Enterprise-toegangsmodel

In dit document wordt een algemeen bedrijfstoegangsmodel beschreven dat context bevat van hoe een strategie voor bevoegde toegang past. Zie het snelle moderniseringsplan (RaMP) voor een roadmap voor het implementeren van een strategie voor bevoegde toegang. Zie de implementatie van bevoegde toegang voor implementatierichtlijnen voor deze implementatie

Strategie voor bevoegde toegang maakt deel uit van een algemene strategie voor toegangsbeheer voor ondernemingen. Dit bedrijfstoegangsmodel laat zien hoe bevoegde toegang past in een algemeen toegangsmodel voor ondernemingen.

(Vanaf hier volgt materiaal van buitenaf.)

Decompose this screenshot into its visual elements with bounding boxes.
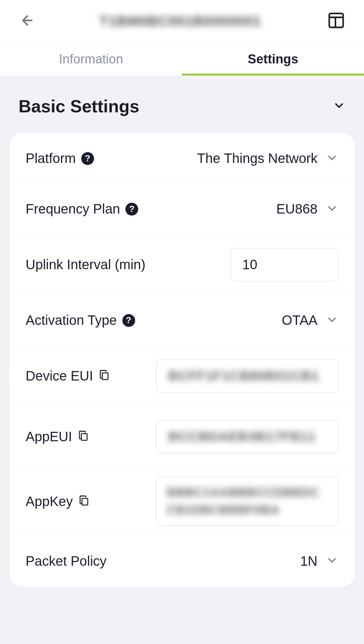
row-frequency-plan[interactable]: Frequency Plan ? EU868 [9, 184, 355, 234]
help-icon[interactable]: ? [125, 203, 138, 216]
svg-rect-4 [102, 373, 108, 380]
activation-type-value: OTAA [282, 313, 317, 328]
label-frequency-plan: Frequency Plan ? [26, 201, 138, 217]
app-eui-input[interactable]: BCCBDAEB3B17FB11 [156, 420, 338, 453]
platform-value: The Things Network [197, 151, 317, 166]
packet-policy-select[interactable]: 1N [300, 554, 338, 569]
frequency-plan-value: EU868 [276, 201, 317, 217]
app-key-input[interactable]: BBBC1AABBBCCDBBDCCB1DBCBBBF0BA [156, 477, 338, 526]
row-app-key: AppKey BBBC1AABBBCCDBBDCCB1DBCBBBF0BA [9, 467, 355, 536]
copy-icon[interactable] [78, 494, 90, 509]
section-title: Basic Settings [19, 96, 139, 116]
label-activation-type: Activation Type ? [26, 313, 135, 328]
row-device-eui: Device EUI BCFF1F1CB80B01CB1 [9, 346, 355, 407]
row-activation-type[interactable]: Activation Type ? OTAA [9, 295, 355, 346]
help-icon[interactable]: ? [81, 152, 94, 165]
copy-icon[interactable] [78, 429, 89, 444]
label-app-eui: AppEUI [26, 429, 89, 444]
settings-card: Platform ? The Things Network Frequency … [9, 133, 355, 586]
layout-icon[interactable] [327, 11, 345, 31]
svg-rect-6 [82, 498, 88, 505]
activation-type-select[interactable]: OTAA [282, 313, 338, 328]
tabs: Information Settings [0, 42, 364, 76]
chevron-down-icon [333, 99, 345, 113]
tab-settings[interactable]: Settings [182, 43, 364, 76]
uplink-interval-input[interactable]: 10 [231, 248, 338, 281]
row-uplink-interval: Uplink Interval (min) 10 [9, 234, 355, 295]
section-header[interactable]: Basic Settings [0, 76, 364, 133]
svg-rect-5 [81, 433, 87, 440]
chevron-down-icon [326, 554, 338, 568]
help-icon[interactable]: ? [122, 314, 135, 327]
packet-policy-value: 1N [300, 554, 317, 569]
label-uplink-interval: Uplink Interval (min) [26, 257, 146, 272]
copy-icon[interactable] [98, 368, 110, 384]
tab-information[interactable]: Information [0, 43, 182, 76]
label-device-eui: Device EUI [26, 368, 110, 384]
label-platform: Platform ? [26, 151, 94, 166]
page-title: T1BM0BC001B0000001 [34, 13, 327, 29]
chevron-down-icon [326, 151, 338, 166]
platform-select[interactable]: The Things Network [197, 151, 338, 166]
chevron-down-icon [326, 313, 338, 328]
row-app-eui: AppEUI BCCBDAEB3B17FB11 [9, 407, 355, 467]
label-packet-policy: Packet Policy [26, 554, 107, 569]
row-platform[interactable]: Platform ? The Things Network [9, 133, 355, 184]
back-icon[interactable] [19, 13, 34, 29]
page-content: Basic Settings Platform ? The Things Net… [0, 76, 364, 644]
label-app-key: AppKey [26, 494, 90, 509]
chevron-down-icon [326, 202, 338, 216]
header: T1BM0BC001B0000001 [0, 0, 364, 42]
frequency-plan-select[interactable]: EU868 [276, 201, 338, 217]
device-eui-input[interactable]: BCFF1F1CB80B01CB1 [156, 359, 338, 393]
row-packet-policy[interactable]: Packet Policy 1N [9, 536, 355, 586]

De primaire winkels met bedrijfswaarde die een organisatie moet beveiligen, bevinden zich in het vlak Gegevens/workload:

Data/workload plane

In de toepassingen en gegevens wordt meestal een groot percentage van de volgende gegevens van een organisatie opgeslagen:

  • Bedrijfsprocessen in toepassingen en workloads
  • Intellectueel eigendom in gegevens en toepassingen

De IT-organisatie van het bedrijf beheert en ondersteunt de workloads en de infrastructuur waarop ze worden gehost, of het nu on-premises, in Azure of een externe cloudprovider is, en maakt een beheervlak. Voor het bieden van consistent toegangsbeheer voor deze systemen in de hele onderneming is een besturingsvlak vereist dat is gebaseerd op een of meer gecentraliseerde bedrijfsidentiteitssystemen, vaak aangevuld met netwerktoegangsbeheer voor oudere systemen, zoals OT-apparaten (Operational Technology).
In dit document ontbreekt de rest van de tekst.